What is needed: Below are some records; find each line that carries the word "practices" and copy it.

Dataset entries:
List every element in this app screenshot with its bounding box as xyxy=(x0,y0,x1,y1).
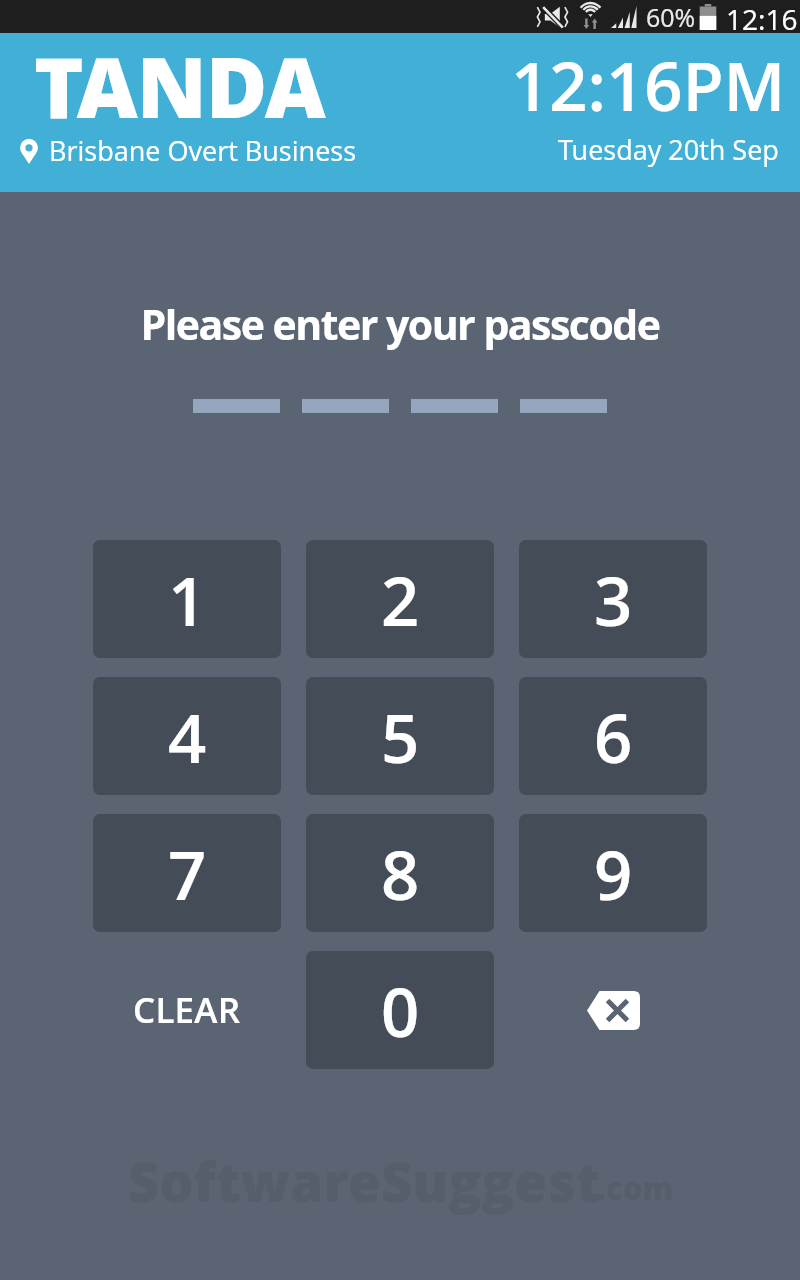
button[interactable]: 4 xyxy=(93,677,281,795)
staticText: 6 xyxy=(594,691,633,782)
staticText: CLEAR xyxy=(133,986,241,1034)
staticText: Please enter your passcode xyxy=(0,296,800,352)
button[interactable]: 7 xyxy=(93,814,281,932)
staticText: Brisbane Overt Business xyxy=(49,132,357,169)
staticText: 12:16PM xyxy=(511,39,786,130)
button[interactable]: 1 xyxy=(93,540,281,658)
button[interactable]: Backspace xyxy=(519,951,707,1069)
button[interactable]: 2 xyxy=(306,540,494,658)
staticText: 4 xyxy=(168,691,207,782)
button[interactable]: 9 xyxy=(519,814,707,932)
button[interactable]: 0 xyxy=(306,951,494,1069)
staticText: Tuesday 20th Sep xyxy=(558,131,779,168)
staticText: 12:16 xyxy=(726,0,798,33)
button[interactable]: 8 xyxy=(306,814,494,932)
staticText: TANDA xyxy=(34,28,325,142)
staticText: 5 xyxy=(381,691,420,782)
staticText: 60% xyxy=(646,0,696,33)
button[interactable]: CLEAR xyxy=(93,951,281,1069)
staticText: 7 xyxy=(168,828,207,919)
staticText: 8 xyxy=(381,828,420,919)
button[interactable]: 6 xyxy=(519,677,707,795)
staticText: 0 xyxy=(381,965,420,1056)
staticText: 1 xyxy=(168,554,207,645)
button[interactable]: 5 xyxy=(306,677,494,795)
staticText: 9 xyxy=(594,828,633,919)
staticText: 3 xyxy=(594,554,633,645)
button[interactable]: 3 xyxy=(519,540,707,658)
staticText: 2 xyxy=(381,554,420,645)
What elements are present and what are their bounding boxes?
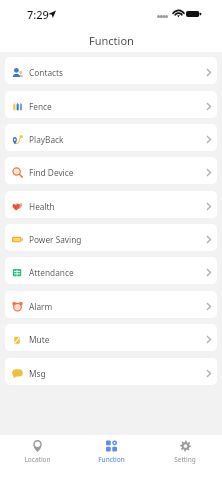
- button[interactable]: PlayBack: [5, 124, 217, 151]
- button[interactable]: Mute: [5, 324, 217, 351]
- staticText: PlayBack: [29, 134, 64, 145]
- button[interactable]: Attendance: [5, 257, 217, 284]
- staticText: Fence: [29, 101, 52, 112]
- button[interactable]: Fence: [5, 91, 217, 118]
- button[interactable]: Health: [5, 191, 217, 218]
- button[interactable]: Find Device: [5, 157, 217, 184]
- button[interactable]: Setting: [148, 435, 222, 480]
- staticText: Find Device: [29, 167, 74, 178]
- staticText: Function: [89, 33, 134, 48]
- staticText: Power Saving: [29, 234, 82, 245]
- button[interactable]: Power Saving: [5, 224, 217, 251]
- staticText: Setting: [174, 455, 196, 464]
- button[interactable]: Contacts: [5, 57, 217, 84]
- staticText: Location: [24, 455, 51, 464]
- button[interactable]: Msg: [5, 358, 217, 385]
- button[interactable]: Alarm: [5, 291, 217, 318]
- button[interactable]: Function: [74, 435, 148, 480]
- staticText: Attendance: [29, 267, 74, 278]
- staticText: Alarm: [29, 301, 53, 312]
- staticText: Function: [98, 455, 125, 464]
- staticText: Health: [29, 201, 55, 212]
- staticText: Msg: [29, 368, 46, 379]
- staticText: Mute: [29, 334, 50, 345]
- staticText: 7:29: [27, 7, 49, 22]
- staticText: Contacts: [29, 67, 63, 78]
- button[interactable]: Location: [0, 435, 74, 480]
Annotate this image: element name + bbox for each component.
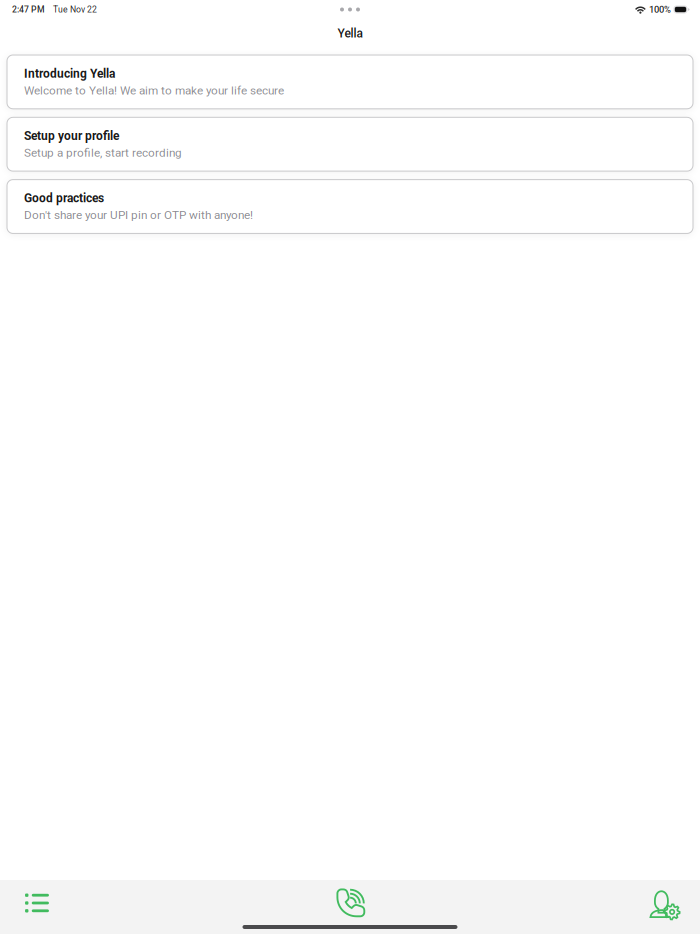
button[interactable]: Call log [15,881,59,925]
button[interactable]: Yella [0,18,700,49]
staticText: Tue Nov 22 [53,4,97,15]
button[interactable]: Profile settings [643,881,687,925]
staticText: Setup your profile [24,129,119,143]
button[interactable]: Dial [329,881,373,925]
staticText: Good practices [24,191,104,205]
staticText: Welcome to Yella! We aim to make your li… [24,84,284,97]
button[interactable]: Good practices [7,180,693,233]
button[interactable]: Introducing Yella [7,55,693,109]
staticText: Yella [338,26,362,41]
staticText: Introducing Yella [24,66,115,81]
staticText: Don't share your UPI pin or OTP with any… [24,208,253,222]
staticText: Setup a profile, start recording [24,146,182,160]
staticText: 2:47 PM [12,4,45,15]
staticText: 100% [649,4,671,15]
button[interactable]: Setup your profile [7,117,693,171]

Exercise response:
staticText: Good practices [24,191,104,205]
button[interactable]: Good practices [7,180,693,233]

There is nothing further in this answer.